-------- SUPPLIED RECORDS
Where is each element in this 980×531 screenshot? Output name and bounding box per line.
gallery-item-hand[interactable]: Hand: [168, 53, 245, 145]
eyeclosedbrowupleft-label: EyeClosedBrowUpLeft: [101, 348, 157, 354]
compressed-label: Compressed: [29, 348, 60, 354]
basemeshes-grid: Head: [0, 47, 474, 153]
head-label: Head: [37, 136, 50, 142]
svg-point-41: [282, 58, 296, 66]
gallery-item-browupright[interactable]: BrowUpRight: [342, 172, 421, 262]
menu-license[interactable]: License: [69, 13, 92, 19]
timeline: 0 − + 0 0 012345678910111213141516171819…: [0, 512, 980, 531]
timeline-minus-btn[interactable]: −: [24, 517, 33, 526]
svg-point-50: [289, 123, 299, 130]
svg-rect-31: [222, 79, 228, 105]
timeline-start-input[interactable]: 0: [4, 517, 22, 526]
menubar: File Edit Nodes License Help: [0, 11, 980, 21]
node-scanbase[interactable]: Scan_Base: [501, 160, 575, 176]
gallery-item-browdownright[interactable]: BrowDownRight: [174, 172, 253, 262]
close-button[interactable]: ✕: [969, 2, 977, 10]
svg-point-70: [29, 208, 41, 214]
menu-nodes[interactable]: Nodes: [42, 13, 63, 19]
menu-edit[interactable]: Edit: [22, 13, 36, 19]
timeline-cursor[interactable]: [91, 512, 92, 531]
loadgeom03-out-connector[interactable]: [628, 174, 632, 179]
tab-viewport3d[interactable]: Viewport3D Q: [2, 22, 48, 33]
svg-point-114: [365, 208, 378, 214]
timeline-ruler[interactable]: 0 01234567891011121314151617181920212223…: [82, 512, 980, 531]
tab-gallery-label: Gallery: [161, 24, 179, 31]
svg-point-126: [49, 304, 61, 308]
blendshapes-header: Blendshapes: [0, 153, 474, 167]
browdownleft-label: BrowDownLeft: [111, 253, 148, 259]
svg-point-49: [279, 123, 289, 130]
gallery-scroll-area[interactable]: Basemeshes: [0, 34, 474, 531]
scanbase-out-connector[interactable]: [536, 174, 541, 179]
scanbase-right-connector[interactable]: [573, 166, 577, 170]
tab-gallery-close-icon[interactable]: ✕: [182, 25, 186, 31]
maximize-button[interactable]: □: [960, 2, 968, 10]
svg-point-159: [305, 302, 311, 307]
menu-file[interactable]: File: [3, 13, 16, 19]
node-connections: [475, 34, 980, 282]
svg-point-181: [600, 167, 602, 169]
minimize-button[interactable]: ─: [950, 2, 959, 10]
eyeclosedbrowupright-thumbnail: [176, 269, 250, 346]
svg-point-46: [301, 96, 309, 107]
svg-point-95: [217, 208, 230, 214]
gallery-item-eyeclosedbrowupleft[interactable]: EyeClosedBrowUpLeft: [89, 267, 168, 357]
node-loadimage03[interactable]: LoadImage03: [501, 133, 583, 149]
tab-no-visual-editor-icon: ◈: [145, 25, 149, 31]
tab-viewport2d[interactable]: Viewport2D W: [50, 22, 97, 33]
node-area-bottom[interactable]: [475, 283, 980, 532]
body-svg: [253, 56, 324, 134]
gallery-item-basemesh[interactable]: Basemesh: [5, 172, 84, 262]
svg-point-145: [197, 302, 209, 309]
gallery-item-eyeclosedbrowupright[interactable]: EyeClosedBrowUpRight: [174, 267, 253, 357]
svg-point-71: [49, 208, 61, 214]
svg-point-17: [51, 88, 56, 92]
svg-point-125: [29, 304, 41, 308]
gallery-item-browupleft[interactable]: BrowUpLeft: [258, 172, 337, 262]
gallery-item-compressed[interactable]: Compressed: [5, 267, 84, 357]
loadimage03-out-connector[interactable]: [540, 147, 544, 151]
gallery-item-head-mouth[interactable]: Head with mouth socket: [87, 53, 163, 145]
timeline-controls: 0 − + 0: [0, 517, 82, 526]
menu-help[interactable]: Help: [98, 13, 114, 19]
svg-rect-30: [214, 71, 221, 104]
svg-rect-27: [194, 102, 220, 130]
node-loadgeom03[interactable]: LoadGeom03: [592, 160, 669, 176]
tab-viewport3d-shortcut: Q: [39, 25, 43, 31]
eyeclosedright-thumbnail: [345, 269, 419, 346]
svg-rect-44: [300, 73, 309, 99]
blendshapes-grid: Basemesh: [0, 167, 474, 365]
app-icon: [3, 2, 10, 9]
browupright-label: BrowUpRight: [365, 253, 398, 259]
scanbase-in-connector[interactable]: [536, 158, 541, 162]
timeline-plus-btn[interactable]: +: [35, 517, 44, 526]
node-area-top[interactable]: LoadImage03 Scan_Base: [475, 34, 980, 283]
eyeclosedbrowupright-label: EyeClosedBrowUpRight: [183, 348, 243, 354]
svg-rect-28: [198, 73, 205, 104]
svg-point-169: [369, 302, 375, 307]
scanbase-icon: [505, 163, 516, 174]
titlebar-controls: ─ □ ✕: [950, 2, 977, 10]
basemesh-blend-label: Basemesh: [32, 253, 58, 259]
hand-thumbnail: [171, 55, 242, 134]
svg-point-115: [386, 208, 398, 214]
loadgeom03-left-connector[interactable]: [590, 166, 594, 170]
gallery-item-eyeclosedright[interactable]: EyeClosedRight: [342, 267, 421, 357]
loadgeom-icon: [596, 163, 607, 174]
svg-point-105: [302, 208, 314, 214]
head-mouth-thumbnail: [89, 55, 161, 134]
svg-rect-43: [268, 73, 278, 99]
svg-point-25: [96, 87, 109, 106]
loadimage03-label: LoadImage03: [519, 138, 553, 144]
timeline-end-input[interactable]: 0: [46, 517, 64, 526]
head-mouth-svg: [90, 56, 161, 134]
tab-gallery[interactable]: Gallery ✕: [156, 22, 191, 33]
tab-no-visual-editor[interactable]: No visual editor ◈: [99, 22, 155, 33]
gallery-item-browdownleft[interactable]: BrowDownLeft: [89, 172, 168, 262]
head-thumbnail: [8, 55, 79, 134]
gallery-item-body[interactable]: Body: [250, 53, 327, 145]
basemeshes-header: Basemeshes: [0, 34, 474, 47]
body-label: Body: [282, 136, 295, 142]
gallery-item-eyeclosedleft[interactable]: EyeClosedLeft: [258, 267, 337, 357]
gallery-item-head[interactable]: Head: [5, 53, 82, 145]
----------------
Without dropping a single line, output the records above exactly.

Where is each element in this 980×531 screenshot? Output name and bounding box per line.
gallery-item-hand[interactable]: Hand: [168, 53, 245, 145]
eyeclosedbrowupleft-label: EyeClosedBrowUpLeft: [101, 348, 157, 354]
compressed-label: Compressed: [29, 348, 60, 354]
basemeshes-grid: Head: [0, 47, 474, 153]
head-label: Head: [37, 136, 50, 142]
svg-point-41: [282, 58, 296, 66]
gallery-item-browupright[interactable]: BrowUpRight: [342, 172, 421, 262]
menu-license[interactable]: License: [69, 13, 92, 19]
timeline: 0 − + 0 0 012345678910111213141516171819…: [0, 512, 980, 531]
timeline-minus-btn[interactable]: −: [24, 517, 33, 526]
svg-point-50: [289, 123, 299, 130]
svg-rect-31: [222, 79, 228, 105]
timeline-start-input[interactable]: 0: [4, 517, 22, 526]
menubar: File Edit Nodes License Help: [0, 11, 980, 21]
node-scanbase[interactable]: Scan_Base: [501, 160, 575, 176]
gallery-item-browdownright[interactable]: BrowDownRight: [174, 172, 253, 262]
close-button[interactable]: ✕: [969, 2, 977, 10]
svg-point-70: [29, 208, 41, 214]
menu-nodes[interactable]: Nodes: [42, 13, 63, 19]
menu-edit[interactable]: Edit: [22, 13, 36, 19]
timeline-cursor[interactable]: [91, 512, 92, 531]
loadgeom03-out-connector[interactable]: [628, 174, 632, 179]
tab-viewport3d[interactable]: Viewport3D Q: [2, 22, 48, 33]
svg-point-114: [365, 208, 378, 214]
timeline-ruler[interactable]: 0 01234567891011121314151617181920212223…: [82, 512, 980, 531]
tab-gallery-label: Gallery: [161, 24, 179, 31]
svg-point-126: [49, 304, 61, 308]
blendshapes-header: Blendshapes: [0, 153, 474, 167]
browdownleft-label: BrowDownLeft: [111, 253, 148, 259]
svg-point-49: [279, 123, 289, 130]
gallery-scroll-area[interactable]: Basemeshes: [0, 34, 474, 531]
scanbase-out-connector[interactable]: [536, 174, 541, 179]
scanbase-right-connector[interactable]: [573, 166, 577, 170]
tab-gallery-close-icon[interactable]: ✕: [182, 25, 186, 31]
maximize-button[interactable]: □: [960, 2, 968, 10]
svg-point-159: [305, 302, 311, 307]
menu-file[interactable]: File: [3, 13, 16, 19]
node-connections: [475, 34, 980, 282]
svg-point-181: [600, 167, 602, 169]
minimize-button[interactable]: ─: [950, 2, 959, 10]
eyeclosedbrowupright-thumbnail: [176, 269, 250, 346]
svg-point-46: [301, 96, 309, 107]
svg-point-95: [217, 208, 230, 214]
gallery-item-eyeclosedbrowupleft[interactable]: EyeClosedBrowUpLeft: [89, 267, 168, 357]
node-loadimage03[interactable]: LoadImage03: [501, 133, 583, 149]
tab-no-visual-editor-icon: ◈: [145, 25, 149, 31]
tab-viewport2d[interactable]: Viewport2D W: [50, 22, 97, 33]
node-area-bottom[interactable]: [475, 283, 980, 532]
body-svg: [253, 56, 324, 134]
gallery-item-basemesh[interactable]: Basemesh: [5, 172, 84, 262]
svg-point-145: [197, 302, 209, 309]
gallery-item-eyeclosedbrowupright[interactable]: EyeClosedBrowUpRight: [174, 267, 253, 357]
svg-point-71: [49, 208, 61, 214]
svg-point-17: [51, 88, 56, 92]
svg-point-125: [29, 304, 41, 308]
gallery-item-browupleft[interactable]: BrowUpLeft: [258, 172, 337, 262]
gallery-item-compressed[interactable]: Compressed: [5, 267, 84, 357]
loadimage03-out-connector[interactable]: [540, 147, 544, 151]
gallery-item-head-mouth[interactable]: Head with mouth socket: [87, 53, 163, 145]
timeline-controls: 0 − + 0: [0, 517, 82, 526]
menu-help[interactable]: Help: [98, 13, 114, 19]
svg-rect-30: [214, 71, 221, 104]
svg-rect-27: [194, 102, 220, 130]
node-loadgeom03[interactable]: LoadGeom03: [592, 160, 669, 176]
tab-viewport3d-shortcut: Q: [39, 25, 43, 31]
eyeclosedright-thumbnail: [345, 269, 419, 346]
svg-rect-44: [300, 73, 309, 99]
blendshapes-grid: Basemesh: [0, 167, 474, 365]
app-icon: [3, 2, 10, 9]
browupright-label: BrowUpRight: [365, 253, 398, 259]
scanbase-in-connector[interactable]: [536, 158, 541, 162]
timeline-plus-btn[interactable]: +: [35, 517, 44, 526]
node-area-top[interactable]: LoadImage03 Scan_Base: [475, 34, 980, 283]
eyeclosedbrowupright-label: EyeClosedBrowUpRight: [183, 348, 243, 354]
svg-rect-28: [198, 73, 205, 104]
svg-point-169: [369, 302, 375, 307]
scanbase-icon: [505, 163, 516, 174]
titlebar-controls: ─ □ ✕: [950, 2, 977, 10]
basemesh-blend-label: Basemesh: [32, 253, 58, 259]
hand-thumbnail: [171, 55, 242, 134]
svg-point-115: [386, 208, 398, 214]
loadgeom03-left-connector[interactable]: [590, 166, 594, 170]
gallery-item-eyeclosedright[interactable]: EyeClosedRight: [342, 267, 421, 357]
loadgeom-icon: [596, 163, 607, 174]
svg-point-105: [302, 208, 314, 214]
head-mouth-thumbnail: [89, 55, 161, 134]
svg-rect-43: [268, 73, 278, 99]
svg-point-25: [96, 87, 109, 106]
loadimage03-label: LoadImage03: [519, 138, 553, 144]
timeline-end-input[interactable]: 0: [46, 517, 64, 526]
head-mouth-svg: [90, 56, 161, 134]
tab-gallery[interactable]: Gallery ✕: [156, 22, 191, 33]
tab-no-visual-editor[interactable]: No visual editor ◈: [99, 22, 155, 33]
gallery-item-browdownleft[interactable]: BrowDownLeft: [89, 172, 168, 262]
head-thumbnail: [8, 55, 79, 134]
gallery-item-body[interactable]: Body: [250, 53, 327, 145]
basemeshes-header: Basemeshes: [0, 34, 474, 47]
body-label: Body: [282, 136, 295, 142]
gallery-item-eyeclosedleft[interactable]: EyeClosedLeft: [258, 267, 337, 357]
gallery-item-head[interactable]: Head: [5, 53, 82, 145]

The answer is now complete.